Extracted page text data:
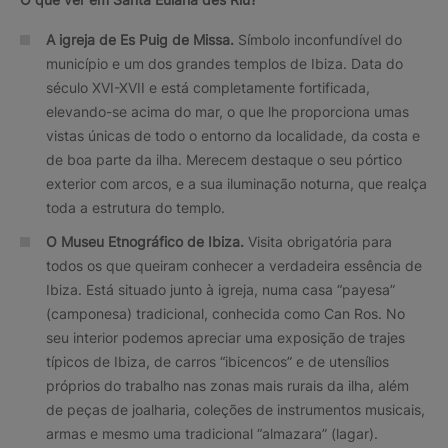
A igreja de Es Puig de Missa.
Símbolo inconfundível do
município e um dos grandes templos de Ibiza. Data do
século XVI-XVII e está completamente fortificada,
elevando-se acima do mar, o que lhe proporciona umas
vistas únicas de todo o entorno da localidade, da costa e
de boa parte da ilha. Merecem destaque o seu pórtico
exterior com arcos, e a sua iluminação noturna, que realça
toda a estrutura do templo.
O Museu Etnográfico de Ibiza.
Visita obrigatória para
todos os que queiram conhecer a verdadeira essência de
Ibiza. Está situado junto à igreja, numa casa “payesa”
(camponesa) tradicional, conhecida como Can Ros. No
seu interior podemos apreciar uma exposição de trajes
típicos de Ibiza, de carros “ibicencos” e de utensílios
próprios do trabalho nas zonas mais rurais da ilha, além
de peças de joalharia, coleções de instrumentos musicais,
armas e mesmo uma tradicional “almazara” (lagar).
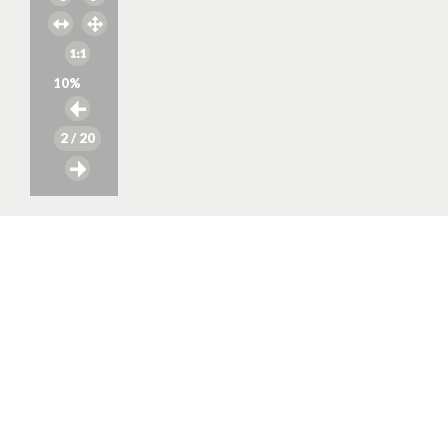
10
%
2
/ 20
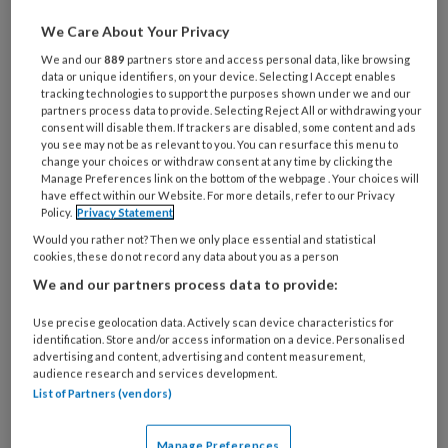
We Care About Your Privacy
“Ruim de helft van de huisartsen heeft minder
We and our
889
partners store and access personal data, like browsing
energie en er zijn nauwelijks mogelijkheden om
data or unique identifiers, on your device. Selecting I Accept enables
tracking technologies to support the purposes shown under we and our
te herstellen. We moeten deze negatieve
partners process data to provide. Selecting Reject All or withdrawing your
spiraal doorbreken, als we de huisartsenzorg
consent will disable them. If trackers are disabled, some content and ads
you see may not be as relevant to you. You can resurface this menu to
toegankelijk willen houden”, aldus Mirjam van ’t
change your choices or withdraw consent at any time by clicking the
Veld, voorzitter LHV.
Manage Preferences link on the bottom of the webpage . Your choices will
have effect within our Website. For more details, refer to our Privacy
Policy.
Privacy Statement
Vermoeidheid en zorgen
Would you rather not? Then we only place essential and statistical
cookies, these do not record any data about you as a person
We and our partners process data to provide:
In het onderzoek tonen huisartsen zich
terecht trots op hun veerkracht en op die van
Use precise geolocation data. Actively scan device characteristics for
identification. Store and/or access information on a device. Personalised
hun team, maar daarnaast spreken ze vooral
advertising and content, advertising and content measurement,
unaniem hun vermoeidheid en zorgen voor de
audience research and services development.
List of Partners (vendors)
toekomst uit. Ze maken zich zorgen over hun
eigen welzijn en dat van hun team.
Manage Preferences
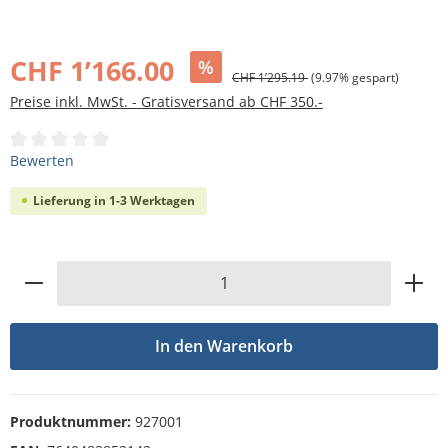
Bildergalerie überspringen
CHF 1’166.00
%
CHF 1’295.19
(9.97% gespart)
Preise inkl. MwSt. - Gratisversand ab CHF 350.-
Durchschnittliche Bewertung von 0 von 5 Sternen
Bewerten
Lieferung in 1-3 Werktagen
Produkt Anzahl: Gib den gewünschten Wert
In den Warenkorb
Produktnummer:
927001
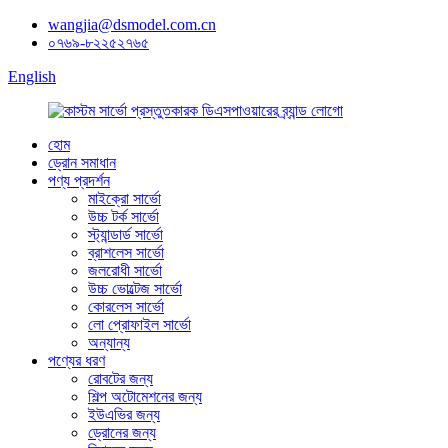
wangjia@dsmodel.com.cn
০৭৬৯-৮২২৫২৭৬৫
English
হোম
ড্রোন সমাধান
পণ্য প্রদর্শন
মাইক্রো সার্ভো
উচ্চ টর্ক সার্ভো
স্ট্যান্ডার্ড সার্ভো
ব্রাশলেস সার্ভো
জলরোধী সার্ভো
উচ্চ ভোল্টেজ সার্ভো
কোরলেস সার্ভো
লো প্রোফাইল সার্ভো
অন্যান্য
পণ্যের ধরণ
রোবটের জন্য
শিল্প অটোমেশনের জন্য
ইউএভির জন্য
ড্রোনের জন্য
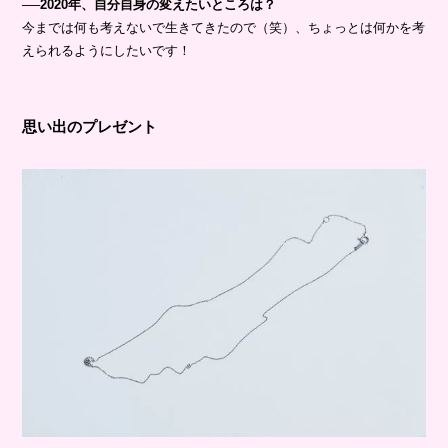
──2020年、自分自身の変えたいところは？
今までは何も考えないで生きてきたので（笑）、ちょっとは何かを考
えられるようにしたいです！
思い出のプレゼント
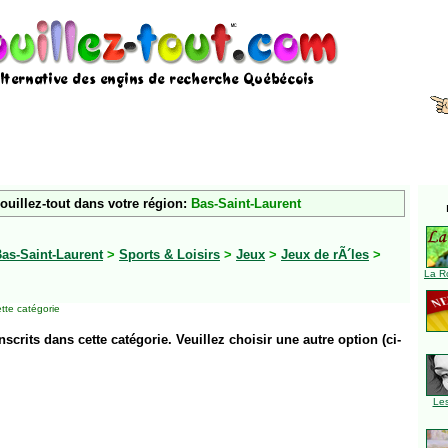
ouillez-tout dans votre région:
Bas-Saint-Laurent
as-Saint-Laurent
>
Sports & Loisirs
>
Jeux
>
Jeux de rÃ´les
>
La R
tte catégorie
inscrits dans cette catégorie. Veuillez choisir une autre option (ci-
Le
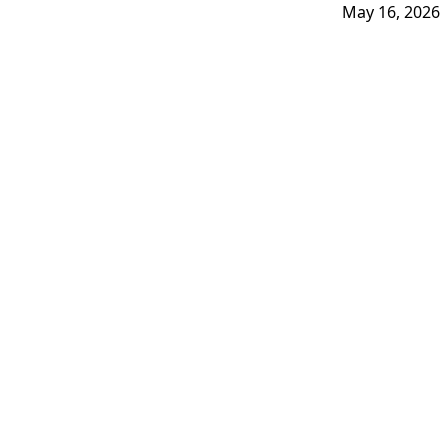
May 16, 2026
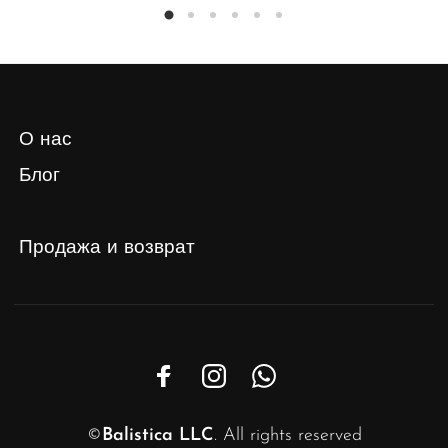
О нас
Блог
Продажа и возврат
©
Balistica LLC
. All rights reserved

__Task to carry out__:
Considering the records above, count the lines where the string "choices" occurs and return that number alone.

__Your response__:
2